### WHAT TO WORK ON
All lines below containing "give" are to be listed.

━━━ DATA FOR ANALYSIS

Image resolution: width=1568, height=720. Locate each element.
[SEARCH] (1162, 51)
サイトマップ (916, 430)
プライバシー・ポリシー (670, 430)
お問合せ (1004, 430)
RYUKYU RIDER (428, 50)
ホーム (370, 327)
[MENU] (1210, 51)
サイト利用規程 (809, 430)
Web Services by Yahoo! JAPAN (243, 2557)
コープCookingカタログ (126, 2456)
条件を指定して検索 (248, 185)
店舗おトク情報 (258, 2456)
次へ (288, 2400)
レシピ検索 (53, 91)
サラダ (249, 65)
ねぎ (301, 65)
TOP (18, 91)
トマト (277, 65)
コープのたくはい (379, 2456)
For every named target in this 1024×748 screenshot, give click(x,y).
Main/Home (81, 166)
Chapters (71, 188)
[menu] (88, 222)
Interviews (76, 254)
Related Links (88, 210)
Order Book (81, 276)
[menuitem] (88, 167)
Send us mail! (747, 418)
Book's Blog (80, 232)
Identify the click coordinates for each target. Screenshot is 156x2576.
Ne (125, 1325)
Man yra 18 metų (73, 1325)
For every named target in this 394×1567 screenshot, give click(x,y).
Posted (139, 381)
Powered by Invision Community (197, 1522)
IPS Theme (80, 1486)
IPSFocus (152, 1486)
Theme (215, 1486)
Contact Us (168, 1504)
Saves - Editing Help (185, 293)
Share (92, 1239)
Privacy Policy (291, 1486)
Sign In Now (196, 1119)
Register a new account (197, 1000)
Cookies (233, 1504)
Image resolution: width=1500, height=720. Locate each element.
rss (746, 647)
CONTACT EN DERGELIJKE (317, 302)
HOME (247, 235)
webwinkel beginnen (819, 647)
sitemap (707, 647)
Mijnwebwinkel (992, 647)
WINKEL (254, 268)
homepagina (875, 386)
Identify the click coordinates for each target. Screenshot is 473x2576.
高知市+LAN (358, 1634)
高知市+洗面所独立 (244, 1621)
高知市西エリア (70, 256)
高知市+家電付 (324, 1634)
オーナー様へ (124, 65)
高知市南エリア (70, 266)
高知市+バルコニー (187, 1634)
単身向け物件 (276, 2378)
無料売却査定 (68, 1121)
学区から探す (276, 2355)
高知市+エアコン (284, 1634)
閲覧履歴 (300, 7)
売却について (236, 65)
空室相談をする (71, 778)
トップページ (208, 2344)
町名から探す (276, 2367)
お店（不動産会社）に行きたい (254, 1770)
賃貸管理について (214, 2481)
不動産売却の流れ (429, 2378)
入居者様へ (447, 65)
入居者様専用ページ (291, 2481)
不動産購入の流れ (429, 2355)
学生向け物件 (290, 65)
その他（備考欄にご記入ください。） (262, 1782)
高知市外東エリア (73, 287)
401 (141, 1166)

━━━━━━

### RESULT
For every named target in this 1024×748 screenshot, give click(x,y).
For every named target in this 394×1567 screenshot, give click(x,y).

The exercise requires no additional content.